BEGIN

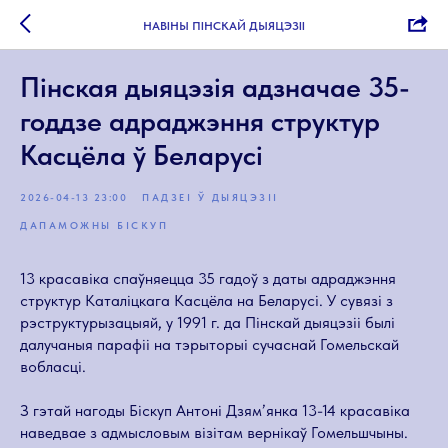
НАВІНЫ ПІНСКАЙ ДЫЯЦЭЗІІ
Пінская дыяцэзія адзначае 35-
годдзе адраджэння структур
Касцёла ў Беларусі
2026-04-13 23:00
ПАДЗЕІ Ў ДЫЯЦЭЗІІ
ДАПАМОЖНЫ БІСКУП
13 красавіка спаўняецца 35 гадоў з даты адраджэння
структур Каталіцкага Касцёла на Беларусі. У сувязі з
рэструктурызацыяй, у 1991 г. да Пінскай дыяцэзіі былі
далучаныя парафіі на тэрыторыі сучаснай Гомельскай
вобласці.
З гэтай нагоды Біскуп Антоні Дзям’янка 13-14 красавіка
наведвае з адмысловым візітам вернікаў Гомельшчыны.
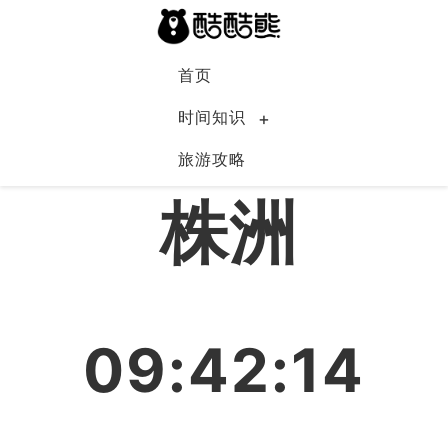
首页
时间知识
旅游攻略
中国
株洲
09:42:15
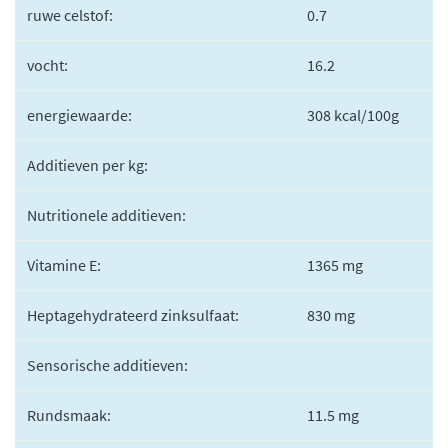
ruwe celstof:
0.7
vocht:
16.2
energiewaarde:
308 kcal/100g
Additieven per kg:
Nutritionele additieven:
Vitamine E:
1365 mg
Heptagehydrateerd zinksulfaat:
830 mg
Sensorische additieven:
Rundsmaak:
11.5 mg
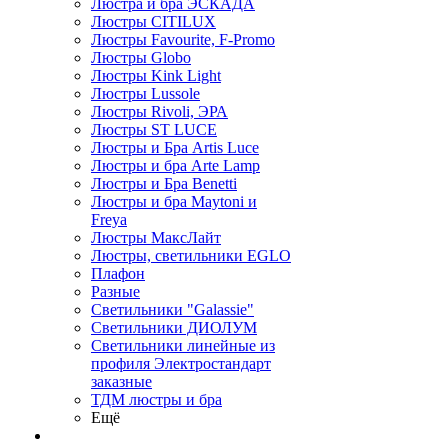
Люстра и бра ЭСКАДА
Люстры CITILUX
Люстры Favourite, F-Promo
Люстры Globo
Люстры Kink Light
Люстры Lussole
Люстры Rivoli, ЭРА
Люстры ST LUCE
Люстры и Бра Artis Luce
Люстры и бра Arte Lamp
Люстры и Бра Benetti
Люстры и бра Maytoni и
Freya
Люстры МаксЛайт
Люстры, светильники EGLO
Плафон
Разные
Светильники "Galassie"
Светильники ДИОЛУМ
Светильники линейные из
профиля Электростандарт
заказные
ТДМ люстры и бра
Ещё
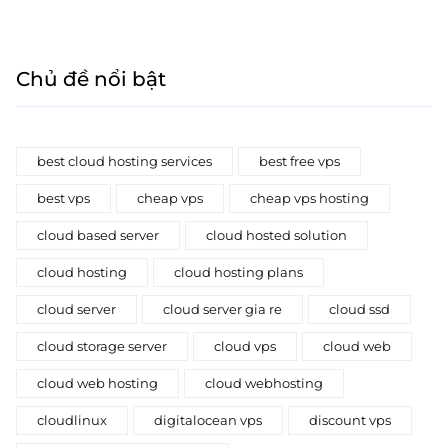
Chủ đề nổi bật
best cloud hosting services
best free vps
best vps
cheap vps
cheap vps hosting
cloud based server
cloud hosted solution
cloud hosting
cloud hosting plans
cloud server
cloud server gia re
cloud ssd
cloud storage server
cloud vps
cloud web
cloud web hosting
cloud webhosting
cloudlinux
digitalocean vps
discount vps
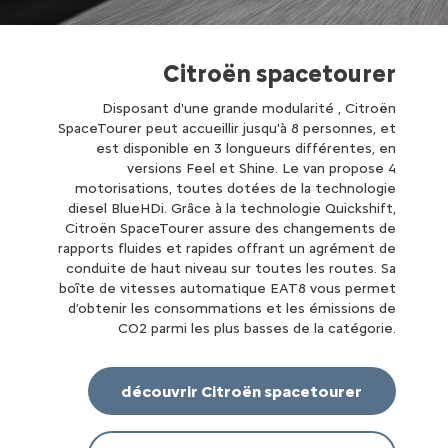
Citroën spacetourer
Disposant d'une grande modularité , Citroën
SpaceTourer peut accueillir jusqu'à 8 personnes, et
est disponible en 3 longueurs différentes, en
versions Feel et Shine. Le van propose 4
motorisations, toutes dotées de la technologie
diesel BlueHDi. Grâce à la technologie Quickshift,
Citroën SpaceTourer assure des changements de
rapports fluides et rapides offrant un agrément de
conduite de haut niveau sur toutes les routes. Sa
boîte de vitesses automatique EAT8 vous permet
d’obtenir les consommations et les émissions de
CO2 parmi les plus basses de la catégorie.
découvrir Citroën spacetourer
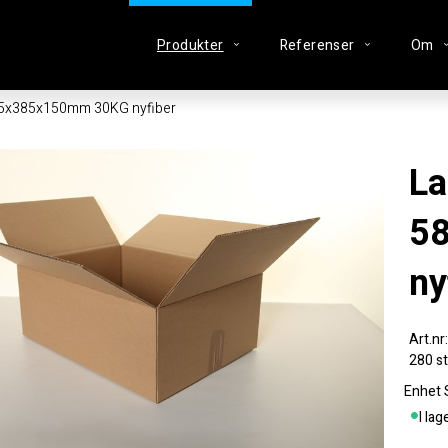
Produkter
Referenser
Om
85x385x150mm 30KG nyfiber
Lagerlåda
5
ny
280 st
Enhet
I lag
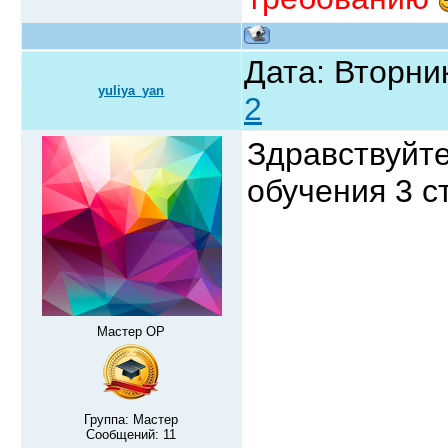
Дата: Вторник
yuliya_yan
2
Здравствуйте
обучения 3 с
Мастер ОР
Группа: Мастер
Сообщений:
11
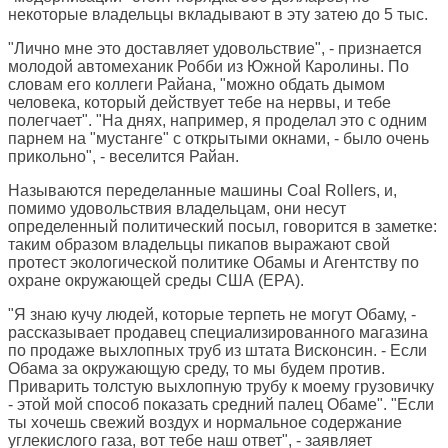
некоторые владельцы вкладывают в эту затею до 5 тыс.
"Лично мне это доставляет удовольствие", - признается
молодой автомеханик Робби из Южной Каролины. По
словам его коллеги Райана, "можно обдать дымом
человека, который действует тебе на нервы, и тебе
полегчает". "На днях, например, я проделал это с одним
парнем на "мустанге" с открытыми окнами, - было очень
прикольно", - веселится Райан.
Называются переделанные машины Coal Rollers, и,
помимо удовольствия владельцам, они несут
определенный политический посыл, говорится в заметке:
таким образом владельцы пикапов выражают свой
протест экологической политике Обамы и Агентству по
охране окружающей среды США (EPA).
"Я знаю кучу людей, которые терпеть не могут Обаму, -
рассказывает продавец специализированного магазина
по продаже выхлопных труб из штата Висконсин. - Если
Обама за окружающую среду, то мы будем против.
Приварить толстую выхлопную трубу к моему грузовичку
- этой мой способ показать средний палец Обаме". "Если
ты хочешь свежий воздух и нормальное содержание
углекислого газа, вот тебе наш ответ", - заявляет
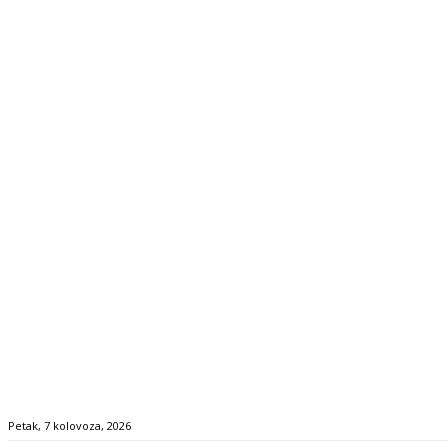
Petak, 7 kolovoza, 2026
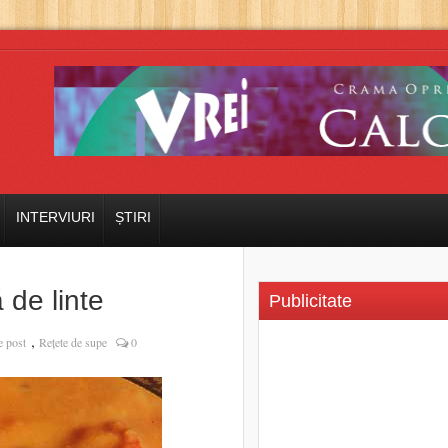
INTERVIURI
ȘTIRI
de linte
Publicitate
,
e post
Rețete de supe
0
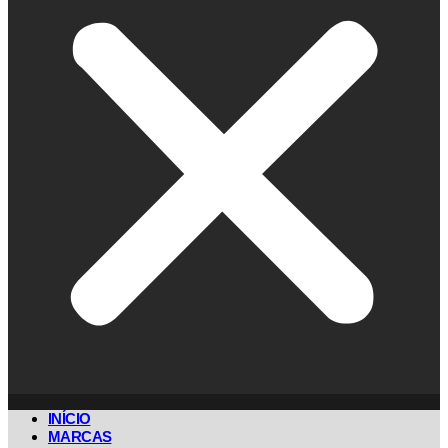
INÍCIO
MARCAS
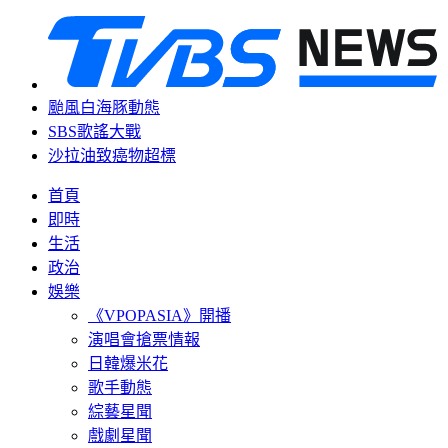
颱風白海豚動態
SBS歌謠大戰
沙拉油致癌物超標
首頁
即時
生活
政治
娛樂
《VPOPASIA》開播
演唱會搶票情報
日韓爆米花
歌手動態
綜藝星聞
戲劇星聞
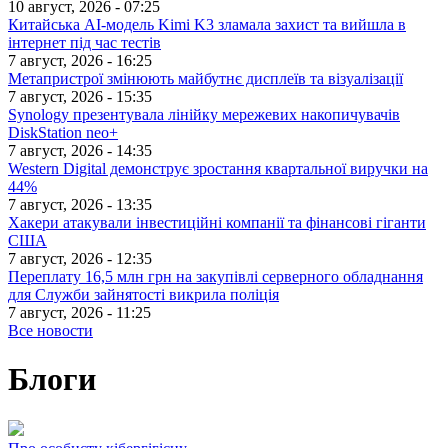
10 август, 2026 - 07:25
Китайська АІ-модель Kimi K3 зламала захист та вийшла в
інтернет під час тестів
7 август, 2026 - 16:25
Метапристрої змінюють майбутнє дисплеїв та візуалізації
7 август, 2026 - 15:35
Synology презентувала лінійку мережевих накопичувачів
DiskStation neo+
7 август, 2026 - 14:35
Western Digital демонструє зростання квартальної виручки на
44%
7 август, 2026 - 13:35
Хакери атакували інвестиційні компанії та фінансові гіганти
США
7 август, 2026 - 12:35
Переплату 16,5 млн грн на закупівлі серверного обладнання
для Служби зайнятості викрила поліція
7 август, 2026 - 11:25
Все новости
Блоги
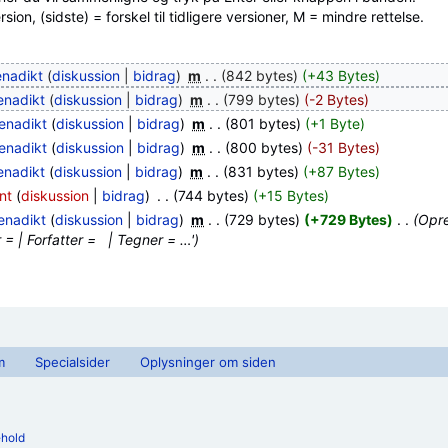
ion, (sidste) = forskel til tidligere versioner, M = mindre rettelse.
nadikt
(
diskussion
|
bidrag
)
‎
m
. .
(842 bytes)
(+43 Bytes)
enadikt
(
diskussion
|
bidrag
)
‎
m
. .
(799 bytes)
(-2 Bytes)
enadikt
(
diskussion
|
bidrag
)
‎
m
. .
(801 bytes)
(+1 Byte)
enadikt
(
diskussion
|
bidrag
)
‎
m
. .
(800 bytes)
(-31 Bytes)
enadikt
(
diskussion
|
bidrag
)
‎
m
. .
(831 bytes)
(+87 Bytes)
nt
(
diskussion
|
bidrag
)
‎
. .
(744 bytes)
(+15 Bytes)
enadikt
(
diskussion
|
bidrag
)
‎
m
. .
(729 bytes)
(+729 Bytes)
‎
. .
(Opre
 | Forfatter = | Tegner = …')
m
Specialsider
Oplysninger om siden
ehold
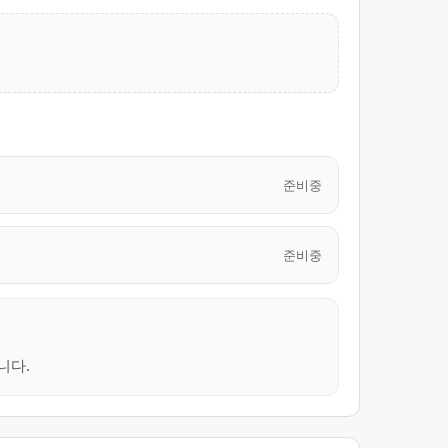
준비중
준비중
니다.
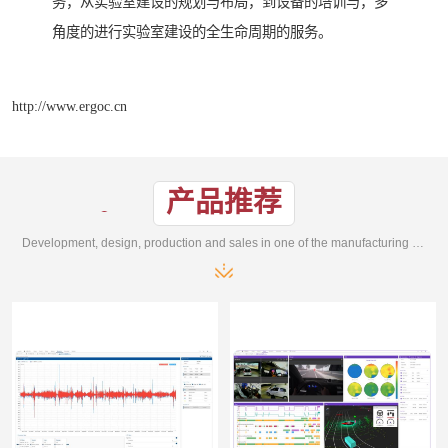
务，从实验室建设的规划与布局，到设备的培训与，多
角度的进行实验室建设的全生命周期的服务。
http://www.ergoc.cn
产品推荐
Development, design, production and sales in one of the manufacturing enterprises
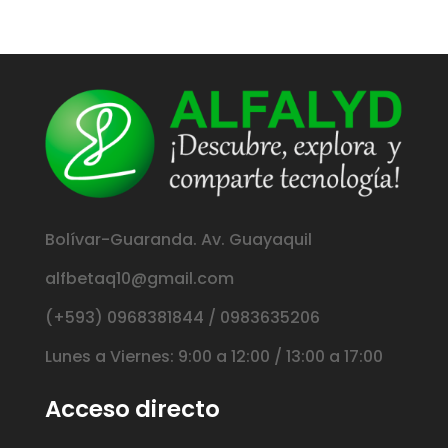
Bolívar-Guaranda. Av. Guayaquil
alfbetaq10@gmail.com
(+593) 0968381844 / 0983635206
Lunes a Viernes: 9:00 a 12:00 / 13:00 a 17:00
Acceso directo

END

DESCRIPTION OF THE TASK: You are asked to reproduce each line above exactly, but to exclude the pictures.

ANSWER BOX:
НАВІНЫ ПІНСКАЙ ДЫЯЦЭЗІІ
Пінская дыяцэзія адзначае 35-
годдзе адраджэння структур
Касцёла ў Беларусі
2026-04-13 23:00
ПАДЗЕІ Ў ДЫЯЦЭЗІІ
ДАПАМОЖНЫ БІСКУП
13 красавіка спаўняецца 35 гадоў з даты адраджэння
структур Каталіцкага Касцёла на Беларусі. У сувязі з
рэструктурызацыяй, у 1991 г. да Пінскай дыяцэзіі былі
далучаныя парафіі на тэрыторыі сучаснай Гомельскай
вобласці.
З гэтай нагоды Біскуп Антоні Дзям’янка 13-14 красавіка
наведвае з адмысловым візітам вернікаў Гомельшчыны.
首页
时间知识
旅游攻略
中国
株洲
09:42:15
ruwe celstof:
0.7
vocht:
16.2
energiewaarde:
308 kcal/100g
Additieven per kg:
Nutritionele additieven:
Vitamine E:
1365 mg
Heptagehydrateerd zinksulfaat:
830 mg
Sensorische additieven:
Rundsmaak:
11.5 mg
Люстра и бра ЭСКАДА
Люстры CITILUX
Люстры Favourite, F-Promo
Люстры Globo
Люстры Kink Light
Люстры Lussole
Люстры Rivoli, ЭРА
Люстры ST LUCE
Люстры и Бра Artis Luce
Люстры и бра Arte Lamp
Люстры и Бра Benetti
Люстры и бра Maytoni и
Freya
Люстры МаксЛайт
Люстры, светильники EGLO
Плафон
Разные
Светильники "Galassie"
Светильники ДИОЛУМ
Светильники линейные из
профиля Электростандарт
заказные
ТДМ люстры и бра
Ещё
Chủ đề nổi bật
best cloud hosting services
best free vps
best vps
cheap vps
cheap vps hosting
cloud based server
cloud hosted solution
cloud hosting
cloud hosting plans
cloud server
cloud server gia re
cloud ssd
cloud storage server
cloud vps
cloud web
cloud web hosting
cloud webhosting
cloudlinux
digitalocean vps
discount vps
Citroën spacetourer
Disposant d'une grande modularité , Citroën
SpaceTourer peut accueillir jusqu'à 8 personnes, et
est disponible en 3 longueurs différentes, en
versions Feel et Shine. Le van propose 4
motorisations, toutes dotées de la technologie
diesel BlueHDi. Grâce à la technologie Quickshift,
Citroën SpaceTourer assure des changements de
rapports fluides et rapides offrant un agrément de
conduite de haut niveau sur toutes les routes. Sa
boîte de vitesses automatique EAT8 vous permet
d’obtenir les consommations et les émissions de
CO2 parmi les plus basses de la catégorie.
découvrir Citroën spacetourer
Produkter
Referenser
Om
85x385x150mm 30KG nyfiber
Lagerlåda
5
ny
280 st
Enhet
I lag
Дата: Вторник
yuliya_yan
2
Здравствуйте
обучения 3 с
Мастер ОР
Группа: Мастер
Сообщений:
11
некоторые владельцы вкладывают в эту затею до 5 тыс.
"Лично мне это доставляет удовольствие", - признается
молодой автомеханик Робби из Южной Каролины. По
словам его коллеги Райана, "можно обдать дымом
человека, который действует тебе на нервы, и тебе
полегчает". "На днях, например, я проделал это с одним
парнем на "мустанге" с открытыми окнами, - было очень
прикольно", - веселится Райан.
Называются переделанные машины Coal Rollers, и,
помимо удовольствия владельцам, они несут
определенный политический посыл, говорится в заметке:
таким образом владельцы пикапов выражают свой
протест экологической политике Обамы и Агентству по
охране окружающей среды США (EPA).
"Я знаю кучу людей, которые терпеть не могут Обаму, -
рассказывает продавец специализированного магазина
по продаже выхлопных труб из штата Висконсин. - Если
Обама за окружающую среду, то мы будем против.
Приварить толстую выхлопную трубу к моему грузовичку
- этой мой способ показать средний палец Обаме". "Если
ты хочешь свежий воздух и нормальное содержание
углекислого газа, вот тебе наш ответ", - заявляет
Petak, 7 kolovoza, 2026
INTERVIURI
ȘTIRI
de linte
Publicitate
,
e post
Rețete de supe
0
INÍCIO
MARCAS
颱風白海豚動態
SBS歌謠大戰
沙拉油致癌物超標
首頁
即時
生活
政治
娛樂
《VPOPASIA》開播
演唱會搶票情報
日韓爆米花
歌手動態
綜藝星聞
戲劇星聞
10 август, 2026 - 07:25
Китайська АІ-модель Kimi K3 зламала захист та вийшла в
інтернет під час тестів
7 август, 2026 - 16:25
Метапристрої змінюють майбутнє дисплеїв та візуалізації
7 август, 2026 - 15:35
Synology презентувала лінійку мережевих накопичувачів
DiskStation neo+
7 август, 2026 - 14:35
Western Digital демонструє зростання квартальної виручки на
44%
7 август, 2026 - 13:35
Хакери атакували інвестиційні компанії та фінансові гіганти
США
7 август, 2026 - 12:35
Переплату 16,5 млн грн на закупівлі серверного обладнання
для Служби зайнятості викрила поліція
7 август, 2026 - 11:25
Все новости
Блоги
ion, (sidste) = forskel til tidligere versioner, M = mindre rettelse.
nadikt
(
diskussion
|
bidrag
)
‎
m
. .
(842 bytes)
(+43 Bytes)
enadikt
(
diskussion
|
bidrag
)
‎
m
. .
(799 bytes)
(-2 Bytes)
enadikt
(
diskussion
|
bidrag
)
‎
m
. .
(801 bytes)
(+1 Byte)
enadikt
(
diskussion
|
bidrag
)
‎
m
. .
(800 bytes)
(-31 Bytes)
enadikt
(
diskussion
|
bidrag
)
‎
m
. .
(831 bytes)
(+87 Bytes)
nt
(
diskussion
|
bidrag
)
‎
. .
(744 bytes)
(+15 Bytes)
enadikt
(
diskussion
|
bidrag
)
‎
m
. .
(729 bytes)
(+729 Bytes)
‎
. .
(Opre
 | Forfatter = | Tegner = …')
m
Specialsider
Oplysninger om siden
ehold
준비중
준비중
니다.
务，从实验室建设的规划与布局，到设备的培训与，多
角度的进行实验室建设的全生命周期的服务。
http://www.ergoc.cn
产品推荐
Development, design, production and sales in one of the manufacturing enterprises
Bolívar-Guaranda. Av. Guayaquil
alfbetaq10@gmail.com
(+593) 0968381844 / 0983635206
Lunes a Viernes: 9:00 a 12:00 / 13:00 a 17:00
Acceso directo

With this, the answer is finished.